Banerjee expects constant appreciation of the rupee if it is left to the market forces to decide. “This would be detrimental to exporters and would also lead to excesses (imports become cheaper and domestic production becomes uncompetitive) resulting in high current account deficit,” he said.
The central bank has time and again emphasised that it does not target a specific level for the rupee. At the most, it will allow calibrated appreciation of the rupee. “RBI will not target a level but look at a stable appreciation in the range 59.2 to 60.5,” Banerjee said.
Finance minister P Chidambaram recently pegged the right value of the rupee in the current situation at 60 to the dollar, saying “it is true reflection of the currency value.”
Rajan spent the first seven months since he took over as RBI governor on September 4, 2013, trying to stem the rupee slide, which hit the lowest level of 68.82 against the dollar on August 28, 2013. A slew of measures by RBI and the central government helped the currency to recover to the 60 level on March 28.
Historically, RBI has been a much stronger defender of the dollar than the rupee. It has played a much effective role when the dollar depreciates than when it appreciates. Between the first quarter of 2004 till the first quarter of 2007, the rupee ruled in the 43-46.5 range. Sensex rose 2.5 times during this period and RBI bought $100 billion from the open market to support the rupee.
“RBI has enough arsenal to support the dollar-rupee range. While it cannot sell its entire forex reserves to arrest a depreciating rupee, it can buy unlimited dollars by printing more rupees in case the rupee appreciates,” Banerjee said.
But that can leave the central bank in a quandary, as buying dollars means creating extra liquidity in the system, which can push up inflation, something RBI can ill-afford. A weaker rupee, on the other hand, can erode the nation’s export competitiveness.
India’s exports rose 5.26 per cent in March to hit a five-month high of $25.63 billion, narrowing trade deficit marginally to $10.09 billion.
Saugata Bhattacharya, chief economist at Axis Bank, said, “Market indications are that RBI is intervening more in the forwards market than the spot market. Larger interventions in the spot market results in higher liquidity, releases more money and can potentially impact inflation.”
Bhattacharya, however, says the spurt in the rupee could be temporary. “RBI believes the political outcome could result in a temporary spurt, which might not sustain, as investors may book profits and the rupee may eventually come back to 59-60 level. In such a case, the central bank may not intervene too much, but only to smoothen volatility. There are some indications that 59-60 may be a fair value for the rupee,” he said.

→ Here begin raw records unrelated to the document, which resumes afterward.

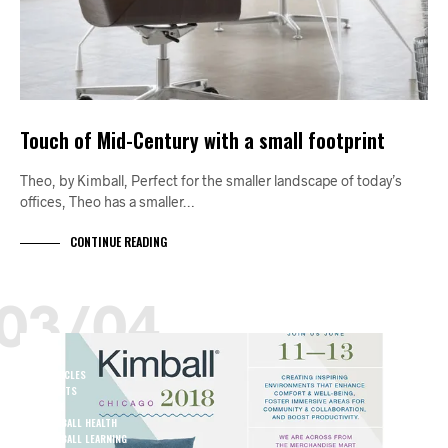
Touch of Mid-Century with a small footprint
Theo, by Kimball, Perfect for the smaller landscape of today’s
offices, Theo has a smaller…
CONTINUE READING
03/04
A+D
ARTICLES
EVENTS
JUNE
KIMBALL HEALTH
KIMBALL LEARNING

On Monday, exit polls suggested a majority verdict in favour of the BJP-led NDA in the national election. The dollar-rupee pair made a high of 59.93 and a low of 59.59 on Tuesday.
Local bourses continued to be in joyous mood, as they closed at their new life-time highs. Sensex crossed the key psychological level of 24,000, up by 2.2 per cent, and Nifty touched 7,172.35 level, up by 2.25 per cent during the session. Profit booking pared gains in the second half, making Sensex and Nifty settle at record highs of 23,871 and 7,172.